# HOW TO COMPLETE THIS TASK
Ignoring every picture, transcribe the data in full as it stands.

[Collection entries]

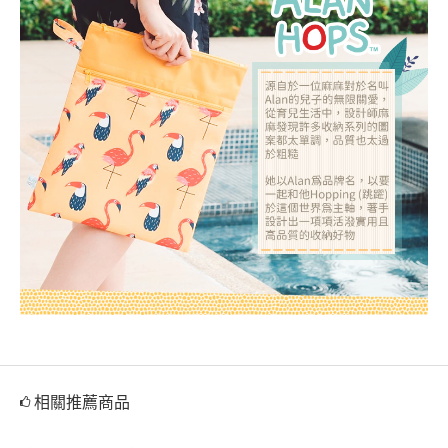
相關推薦商品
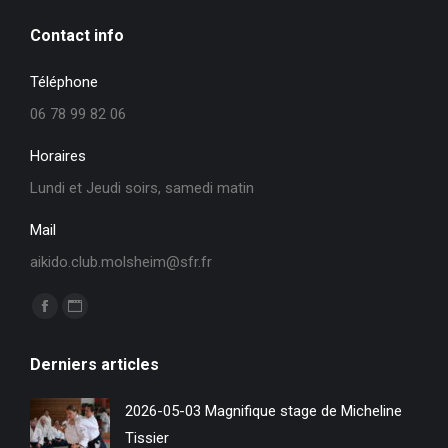
Contact info
Téléphone
06 78 99 82 06
Horaires
Lundi et Jeudi soirs, samedi matin
Mail
aikido.club.molsheim@sfr.fr
Trouvez nous sur :
La
La
page
page
Derniers articles
Facebook
Site
s'ouvre
Web
2026-05-03 Magnifique stage de Micheline
dans
s'ouvre
Tissier
une
dans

# ANSWER TO THIS EXERCISE
相關推薦商品
Contact info
Téléphone
06 78 99 82 06
Horaires
Lundi et Jeudi soirs, samedi matin
Mail
aikido.club.molsheim@sfr.fr
Trouvez nous sur :
La
La
page
page
Derniers articles
Facebook
Site
s'ouvre
Web
2026-05-03 Magnifique stage de Micheline
dans
s'ouvre
Tissier
une
dans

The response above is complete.